» **Work task**
Those lines of the records that contain "Abogados" are to be located and copied.

Dataset entries:
______
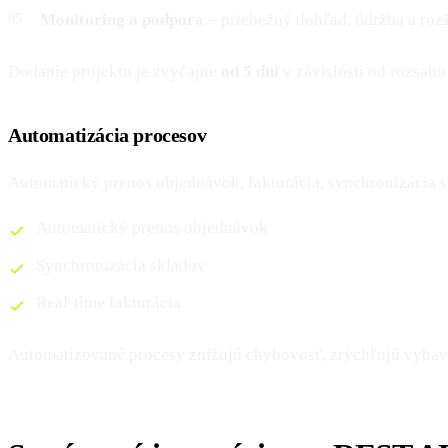
Monitoring a podpora
– priebežný dohľad, údržba a rozš
Dodanie projektu je zvyčajne
od 5 dní
v závislosti od rozsahu
Automatizácia procesov
Automatický prenos objednávok, fakturácia, synchronizácia 
Automatický prenos objednávok
Synchronizácia skladov
Real-time fakturácia
Automatizované procesy znižujú chybovosť, zrýchľujú vybav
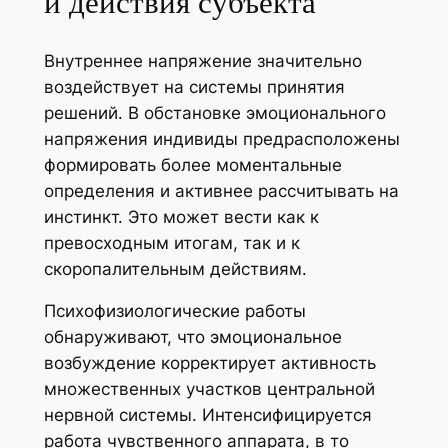
и действия субъекта
Внутреннее напряжение значительно
воздействует на системы принятия
решений. В обстановке эмоционального
напряжения индивиды предрасположены
формировать более моментальные
определения и активнее рассчитывать на
инстинкт. Это может вести как к
превосходным итогам, так и к
скоропалительным действиям.
Психофизиологические работы
обнаруживают, что эмоциональное
возбуждение корректирует активность
множественных участков центральной
нервной системы. Интенсифицируется
работа чувственного аппарата, в то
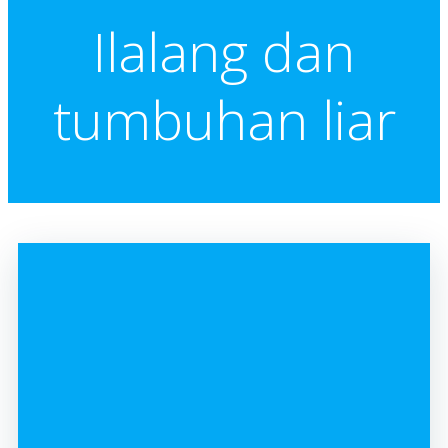
Ilalang dan
tumbuhan liar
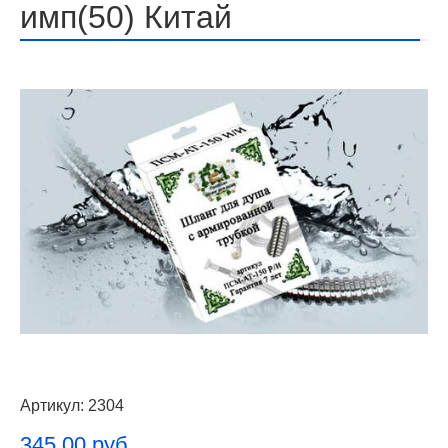
имп(50) Китай
Артикул:
2304
345.00 руб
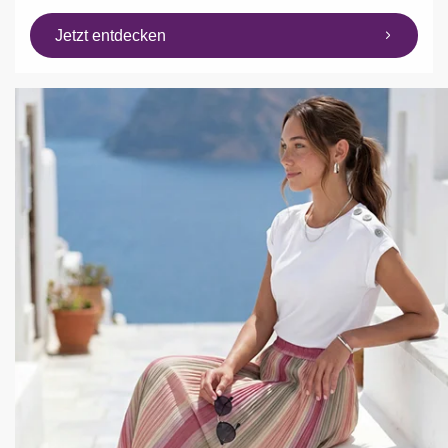
Jetzt entdecken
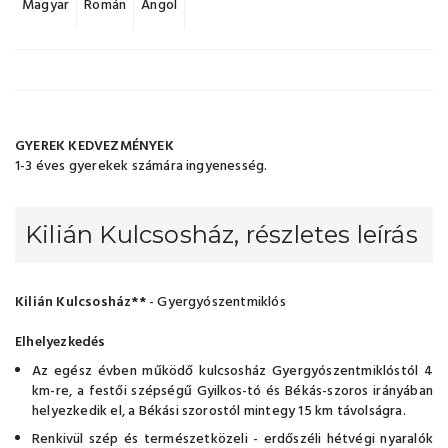
Magyar
Román
Angol
GYEREK KEDVEZMÉNYEK
1-3 éves gyerekek számára ingyenesség.
Kilián Kulcsosház, részletes leírás
Kilián Kulcsosház**
- Gyergyószentmiklós
Elhelyezkedés
Az egész évben működő kulcsosház Gyergyószentmiklóstól 4
km-re, a festői szépségű Gyilkos-tó és Békás-szoros irányában
helyezkedik el, a Békási szorostól mintegy 15 km távolságra.
Renkivül szép és természetközeli - erdőszéli hétvégi nyaralók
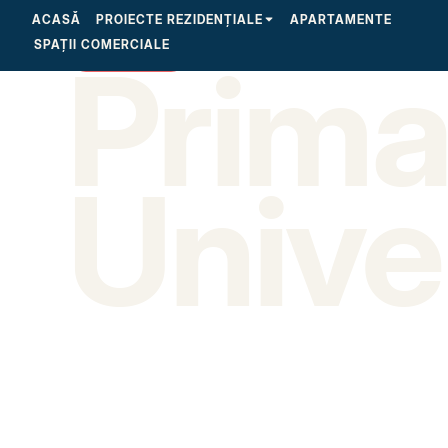
ACASĂ
PROIECTE REZIDENȚIALE
APARTAMENTE
SPAȚII COMERCIALE
Prim
SOLD OUT
Univer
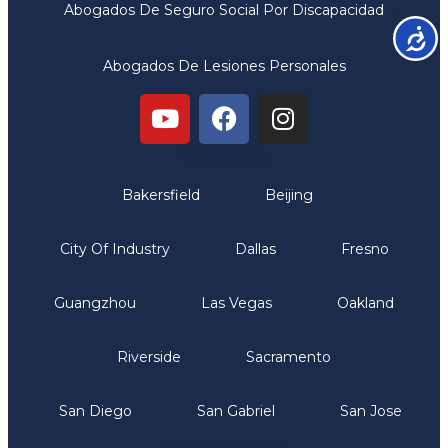
Abogados De Seguro Social Por Discapacidad
Accesib
Abogados De Lesiones Personales
Oficinas
Bakersfield
Beijing
City Of Industry
Dallas
Fresno
Guangzhou
Las Vegas
Oakland
Riverside
Sacramento
San Diego
San Gabriel
San Jose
______
» **Worked solution**
Abogados De Seguro Social Por Discapacidad
Abogados De Lesiones Personales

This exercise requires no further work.